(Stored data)
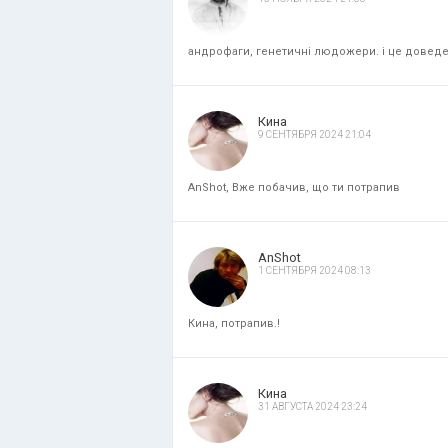
андрофаги, генетичні людожери. і це доведени
Кина
9 СЕНТЯБРЯ 2024 21:04
AnShot, Вже побачив, що ти потрапив
AnShot
1 СЕНТЯБРЯ 2024 08:13
Кина, потрапив.!
Кина
31 АВГУСТА 2024 23:24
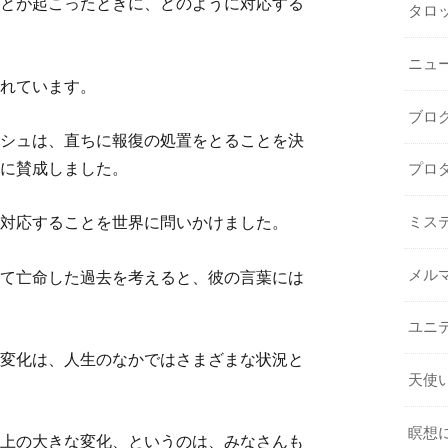
とが起こったときに、どのように対応する
タロ
ニュ
れています。
ブロ
シュは、直ちに報復の処置をとることを決
に賛成しました。
プロ
対応することを世界に問いかけました。
ミス
メル
て亡命した過去を考えると、彼の言葉には
ユニ
変化は、人生のなかではさまざまな状況と
天使
瞑想
上の大きな変化、というのは、みなさんも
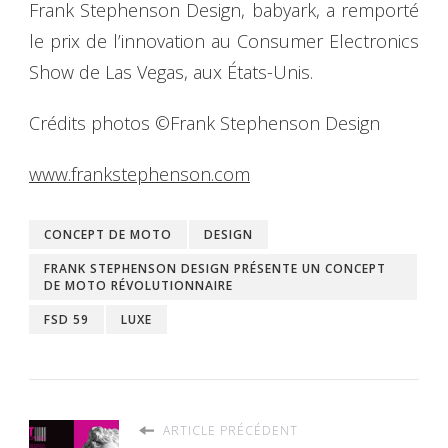
Frank Stephenson Design, babyark, a remporté
le prix de l’innovation au Consumer Electronics
Show de Las Vegas, aux États-Unis.
Crédits photos ©Frank Stephenson Design
www.frankstephenson.com
CONCEPT DE MOTO
DESIGN
FRANK STEPHENSON DESIGN PRÉSENTE UN CONCEPT
DE MOTO RÉVOLUTIONNAIRE
FSD 59
LUXE
ARTICLE PRÉCÉDENT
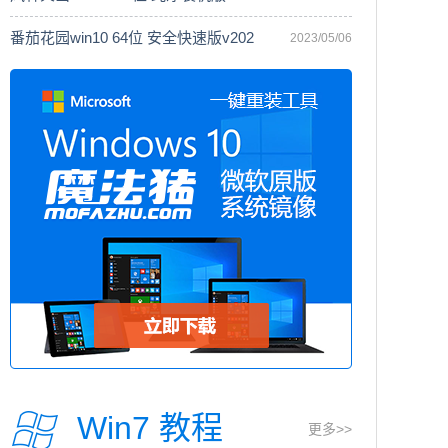
番茄花园win10 64位 安全快速版v202
2023/05/06
Win7 教程
更多>>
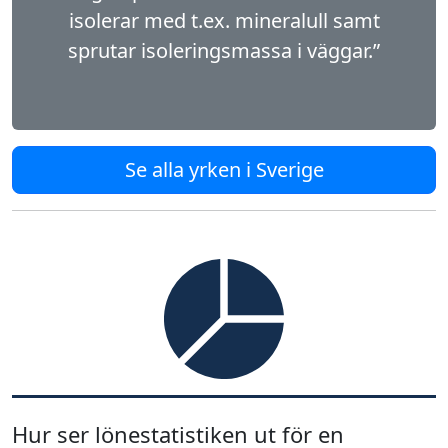
isolerar med t.ex. mineralull samt
sprutar isoleringsmassa i väggar.”
Se alla yrken i Sverige
Hur ser lönestatistiken ut för en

→ **WHAT IS BEING ASKED**
Check each line above for the word "MOTO", and copy the lines where it appears.

→ **EXERCISE RESULT**
CONCEPT DE MOTO
DE MOTO RÉVOLUTIONNAIRE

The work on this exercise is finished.